Work instruction:
Scan the records below. Copy every line in which the word "efter" appears.

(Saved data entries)
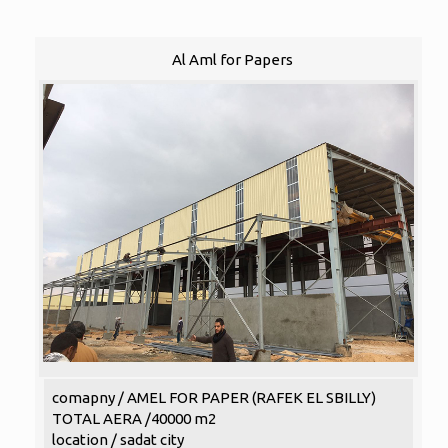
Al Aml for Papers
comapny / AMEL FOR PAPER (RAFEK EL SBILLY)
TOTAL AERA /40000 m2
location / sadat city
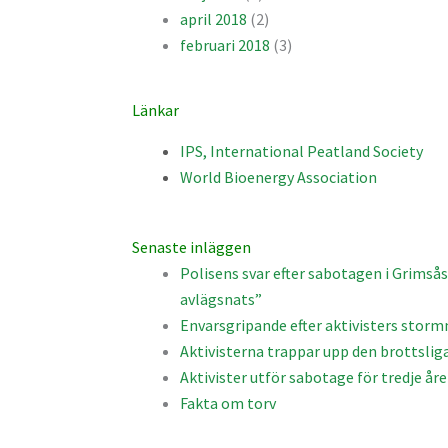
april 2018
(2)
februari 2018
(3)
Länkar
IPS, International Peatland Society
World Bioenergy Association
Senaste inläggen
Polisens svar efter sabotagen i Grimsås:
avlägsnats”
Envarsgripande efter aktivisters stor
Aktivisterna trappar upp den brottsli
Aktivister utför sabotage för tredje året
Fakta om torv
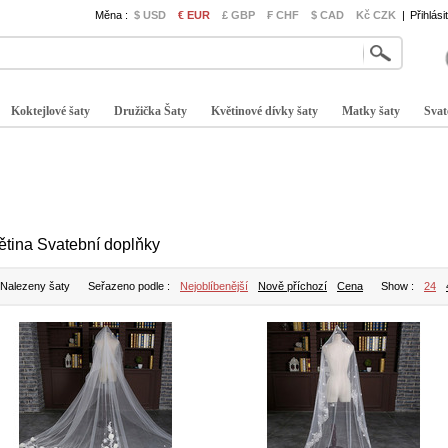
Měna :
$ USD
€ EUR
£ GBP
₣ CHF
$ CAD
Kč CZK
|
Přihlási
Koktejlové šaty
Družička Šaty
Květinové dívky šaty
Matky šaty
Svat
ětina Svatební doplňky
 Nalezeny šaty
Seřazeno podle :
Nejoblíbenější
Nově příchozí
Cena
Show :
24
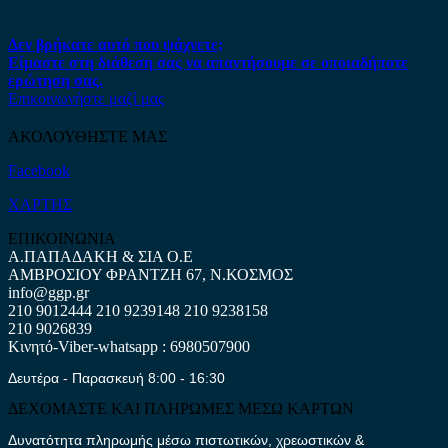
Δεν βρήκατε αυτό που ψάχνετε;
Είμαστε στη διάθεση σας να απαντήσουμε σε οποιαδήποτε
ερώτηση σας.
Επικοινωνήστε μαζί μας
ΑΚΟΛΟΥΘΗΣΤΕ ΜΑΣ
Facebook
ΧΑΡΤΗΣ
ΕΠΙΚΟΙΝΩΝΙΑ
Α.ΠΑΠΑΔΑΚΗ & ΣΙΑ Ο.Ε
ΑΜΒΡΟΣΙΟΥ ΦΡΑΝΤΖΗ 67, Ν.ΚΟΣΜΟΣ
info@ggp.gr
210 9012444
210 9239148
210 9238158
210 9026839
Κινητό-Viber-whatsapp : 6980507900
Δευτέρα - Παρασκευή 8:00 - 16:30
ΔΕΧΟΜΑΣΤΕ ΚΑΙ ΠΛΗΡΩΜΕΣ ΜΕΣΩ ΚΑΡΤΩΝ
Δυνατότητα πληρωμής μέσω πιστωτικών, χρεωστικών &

Written solution:
Polisens svar efter sabotagen i Grimsås:
Envarsgripande efter aktivisters stor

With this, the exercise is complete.